Sir, what did I do to deserve handcuffs?”

It’s law enforcement’s view you used foul language, and because we want to. I told you to give me your boarding pass.”

I tried to give you my boarding pass, sir.”

You tried to be a jerk.”

A few seconds after that exchange, which took place on March 10 at Las Vegas’s McCarran Airport, Mark T. England was severely beaten by his interlocutor, a Las Vegas Metro Policeman identified as Officer Jennings.

I was struck on the left hand and left leg,” England recalls in his account of the assault. “I was in complete disbelief. I stood with my hands extended out to my side … with open palms. Officer Jennings again swung his baton at me. I brought my arms inward perceiving where the baton was going to strike me. Officer Jennings struck me on my left side around the 5th and 6th intercostal ribs. This baton strike made me double over. Officer Jennings swung his baton at me yet again and struck me behind the left ear. This caused me to stagger. I backed away from him and again placed my hands out to my side with open palms and asked him why he was doing this. At no time did I give Officer Jennings reason to believe I was going to harm or assault him.”

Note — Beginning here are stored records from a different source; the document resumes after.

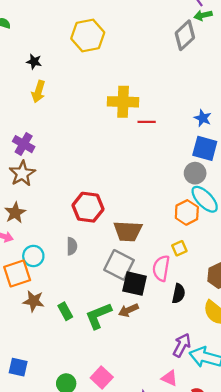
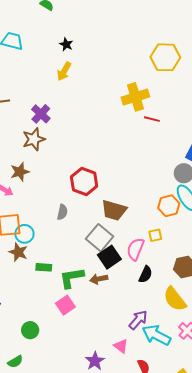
yellow hexagon: (88, 35) -> (165, 57), moved
yellow cross: (123, 102) -> (135, 97), turned -32
cyan circle: (33, 256) -> (24, 234), moved
black square: (135, 284) -> (109, 257), turned 30
green rectangle: (65, 311) -> (44, 267), turned -70
pink square: (102, 377) -> (65, 305), moved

As Jennings inflicted this unprovoked beating on England, a second officer scurried to the scene, armed with a Taser. The Las Vegas Metro Police guidelines covering Taser use specify that this often lethal device is to be used only against suspects who aggressively resist the police; England was entirely passive as he underwent the beating. Nonetheless, the second officer fired his Taser at England.

The effect of the Taser blast caused England to slam his head against the corner of a door frame, severely injuring his eye. Prone on the floor, bleeding from his eye, and still reeling from the baton strike to the head, England was ordered to roll to his stomach – which was impossible, since he was still paralyzed from the Taser strike. So he was Tased again. And again. While this was happening, another police officer stood at a distance, mocking and laughing at England as he fell to the floor.

Eventually, Tucker was handcuffed and taken to a police substation in the airport, where Officer Jennings told him that the brutal beating he had suffered was appropriate, because he was “being uncooperative.” He was booked into jail on “suspicion of violating airport rules and resisting arrest,” but no charges were filed.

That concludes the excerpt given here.